Hey all I’ve just picked up some fish from my local fish shop that were labelled as Hong Kong pleco . I’ve looked online and can’t seem to find any info on them as to care and when I search it comes up with a few different scientific names could someone help me identify these properly and see if I have  Male or female as I’m a complete newbie


----------



## Nick72 (1 Aug 2020)

I believe they are Hill Stream Loach.


----------



## milla (1 Aug 2020)

Hi they are known as Hong Kong Loach,   Hillstream loach or Chinese Sucker Fish

https://en.wikipedia.org/wiki/Beaufortia_kweichowensis


Jinx


----------



## Sarpijk (1 Aug 2020)

Hi, these are hillstream loaches probably Pseudogastromyzon Myersi or sth similar.

Have a look in this species index.
https://www.loaches.com/species-index

They come from a high flow, high oxygen environment and they need algae to graze on. I have briefly kept some and never saw them going for algae tabs.


----------



## Melll (1 Aug 2020)

I kept some for a while in a high flow, cold water set up, mine did go for shrimp pellets but rarely to be honest.   I am aiming to set the tank up again but on a bigger scale 

Hi @Aquascoob,  how long has your tank been running for?


----------



## hypnogogia (1 Aug 2020)

More information here
https://www.seriouslyfish.com/species/pseudogastromyzon-myersi/

They are quite a specialised fish in terms of diet and habitat.


----------



## Aquascoob (1 Aug 2020)

Melll said:


> I kept some for a while in a high flow, cold water set up, mine did go for shrimp pellets but rarely to be honest.   I am aiming to set the tank up again but on a bigger scale
> 
> Hi @Aquascoob,  how long has your tank been running for?

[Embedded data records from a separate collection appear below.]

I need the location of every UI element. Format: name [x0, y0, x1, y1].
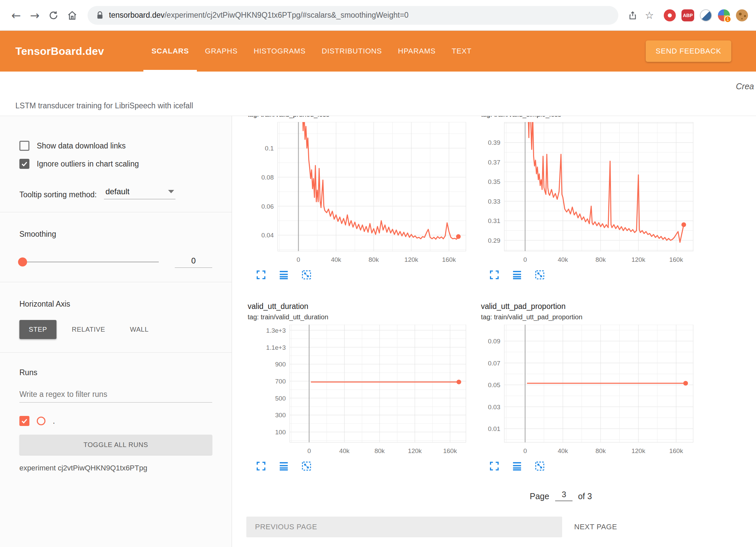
svg-text:40k: 40k [558, 447, 568, 454]
svg-text:0.1: 0.1 [265, 145, 274, 152]
tensorboard-header: TensorBoard.dev SCALARS GRAPHS HISTOGRAM… [0, 31, 756, 72]
chart-title: valid_utt_duration [248, 301, 472, 312]
expand-card-icon[interactable] [255, 460, 267, 472]
address-bar[interactable]: tensorboard.dev/experiment/cj2vtPiwQHKN9… [88, 6, 618, 25]
home-icon[interactable] [63, 6, 82, 25]
charts-panel: valid_pruned_loss tag: train/valid_prune… [232, 116, 756, 547]
svg-text:0.04: 0.04 [261, 232, 274, 239]
tab-distributions[interactable]: DISTRIBUTIONS [313, 31, 390, 72]
experiment-title: LSTM transducer training for LibriSpeech… [15, 101, 193, 110]
axis-wall-button[interactable]: WALL [121, 320, 158, 339]
expand-card-icon[interactable] [488, 269, 500, 281]
previous-page-button[interactable]: PREVIOUS PAGE [246, 517, 562, 537]
svg-text:0.29: 0.29 [488, 237, 500, 244]
axis-step-button[interactable]: STEP [19, 320, 56, 339]
tab-graphs[interactable]: GRAPHS [197, 31, 246, 72]
main-nav: SCALARS GRAPHS HISTOGRAMS DISTRIBUTIONS … [143, 31, 480, 72]
settings-sidebar: Show data download links Ignore outliers… [0, 116, 232, 547]
svg-text:0.05: 0.05 [488, 381, 500, 389]
svg-text:0: 0 [523, 256, 527, 263]
show-download-links-checkbox[interactable] [19, 141, 29, 151]
svg-text:80k: 80k [374, 447, 385, 454]
expand-card-icon[interactable] [255, 269, 267, 281]
cookie-icon[interactable] [735, 8, 749, 23]
run-checkbox[interactable] [19, 416, 29, 426]
svg-text:0.33: 0.33 [488, 198, 500, 205]
svg-text:100: 100 [275, 429, 286, 436]
line-chart[interactable]: 0.010.030.050.070.09040k80k120k160k [475, 325, 699, 457]
fit-domain-icon[interactable] [300, 460, 312, 472]
fit-domain-icon[interactable] [534, 269, 546, 281]
chart-tag: tag: train/valid_pruned_loss [248, 116, 472, 119]
tooltip-sorting-label: Tooltip sorting method: [19, 190, 97, 199]
smoothing-slider[interactable] [19, 261, 159, 262]
fit-domain-icon[interactable] [300, 269, 312, 281]
expand-card-icon[interactable] [488, 460, 500, 472]
runs-filter-input[interactable] [19, 387, 212, 403]
svg-text:0.37: 0.37 [488, 159, 500, 166]
smoothing-label: Smoothing [19, 230, 212, 239]
page-of-label: of 3 [578, 491, 592, 501]
tooltip-sorting-dropdown[interactable]: default [104, 187, 175, 199]
line-chart[interactable]: 0.040.060.080.1040k80k120k160k [242, 122, 472, 266]
log-scale-icon[interactable] [511, 269, 523, 281]
show-download-links-label: Show data download links [37, 141, 126, 150]
browser-toolbar: ← → tensorboard.dev/experiment/cj2vtPiwQ… [0, 0, 756, 31]
svg-text:0.35: 0.35 [488, 178, 500, 185]
share-icon[interactable] [624, 7, 641, 24]
run-list-item[interactable]: . [19, 416, 212, 426]
adblock-extension-icon[interactable] [662, 8, 677, 23]
line-chart[interactable]: 0.290.310.330.350.370.39040k80k120k160k [475, 122, 699, 266]
svg-text:0.06: 0.06 [261, 203, 274, 210]
svg-text:40k: 40k [558, 256, 568, 263]
stats-extension-icon[interactable]: 1 [717, 8, 731, 23]
abp-extension-icon[interactable]: ABP [680, 8, 695, 23]
svg-text:500: 500 [275, 395, 286, 402]
fit-domain-icon[interactable] [534, 460, 546, 472]
page-label: Page [530, 491, 549, 501]
refresh-icon[interactable] [44, 6, 63, 25]
svg-text:160k: 160k [442, 256, 456, 263]
tab-hparams[interactable]: HPARAMS [390, 31, 444, 72]
send-feedback-button[interactable]: SEND FEEDBACK [646, 40, 731, 62]
extensions-row: ABP 1 [662, 8, 749, 23]
chart-tag: tag: train/valid_simple_loss [481, 116, 706, 119]
log-scale-icon[interactable] [278, 269, 290, 281]
experiment-caption: experiment cj2vtPiwQHKN9Q1tx6PTpg [19, 464, 212, 472]
page-number-input[interactable] [555, 490, 573, 501]
back-icon[interactable]: ← [7, 6, 25, 25]
log-scale-icon[interactable] [511, 460, 523, 472]
toggle-all-runs-button[interactable]: TOGGLE ALL RUNS [19, 435, 212, 455]
svg-text:700: 700 [275, 378, 286, 385]
chevron-down-icon [168, 190, 174, 193]
ignore-outliers-checkbox[interactable] [19, 159, 29, 169]
svg-text:120k: 120k [631, 256, 645, 263]
next-page-button[interactable]: NEXT PAGE [574, 523, 617, 531]
svg-text:0: 0 [523, 447, 527, 454]
forward-icon[interactable]: → [25, 6, 44, 25]
svg-text:120k: 120k [408, 447, 422, 454]
smoothing-slider-thumb[interactable] [18, 257, 27, 266]
svg-text:900: 900 [275, 361, 286, 368]
run-name: . [53, 417, 55, 426]
chart-card-valid-simple-loss: valid_simple_loss tag: train/valid_simpl… [475, 116, 706, 287]
line-chart[interactable]: 1003005007009001.1e+31.3e+3040k80k120k16… [242, 325, 472, 457]
tab-scalars[interactable]: SCALARS [143, 31, 197, 72]
pagination: Page of 3 [530, 490, 756, 501]
tab-text[interactable]: TEXT [444, 31, 480, 72]
bookmark-star-icon[interactable]: ☆ [641, 7, 658, 24]
notification-badge: 1 [724, 16, 731, 23]
privacy-extension-icon[interactable] [699, 8, 713, 23]
svg-text:0.39: 0.39 [488, 139, 500, 146]
svg-text:1.3e+3: 1.3e+3 [266, 327, 286, 334]
tab-histograms[interactable]: HISTOGRAMS [246, 31, 314, 72]
log-scale-icon[interactable] [278, 460, 290, 472]
ignore-outliers-label: Ignore outliers in chart scaling [37, 159, 139, 169]
axis-relative-button[interactable]: RELATIVE [62, 320, 115, 339]
svg-text:160k: 160k [443, 447, 457, 454]
run-color-swatch [37, 417, 45, 425]
app-logo[interactable]: TensorBoard.dev [15, 45, 104, 58]
smoothing-value-input[interactable]: 0 [175, 256, 212, 268]
chart-title: valid_utt_pad_proportion [481, 301, 706, 312]
svg-text:80k: 80k [596, 256, 606, 263]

Hey melll my tanks not been running too long only about a month so not a lot of algae growth so far but it’s only whilst I sort out my other tank as I’ve just sold my breeding pair of gold rams


----------



## Aquascoob (1 Aug 2020)

It does look similar to the Myers Hillstream Loach I will have to see once they’ve settled in a bit and they get some colour hopefully I’ve got a female between them  I can’t even tell the difference between male and female neons haha thanks for helping everyone.


----------



## MirandaB (1 Aug 2020)

Look like Gastromyzon scitulus to me definitely not myersi


----------



## MirandaB (1 Aug 2020)

Then again they might be G puntatus or ctenocephalus,the spotty guys look very similar


----------



## Aquascoob (1 Aug 2020)

I’m not quite sure cause there isn’t as many spots on them like all the species listed but they’re abit lighter in colour at the moment. Nonetheless they all look pretty cool so I’d be happy with whatever they end up being lol. Let’s just hope they don’t grow into monster fish


----------



## MirandaB (1 Aug 2020)

They are definitely one of the species I mentioned 
I keep a large breeding group of Erromyzon ER02 but I have a few scitulus and other species of hillstream loach as well.
They don't get very big so you don't need to worry about the size


----------



## Aquascoob (1 Aug 2020)

Yeah upon googling it looks like some pictures of G ctenocephalus.


----------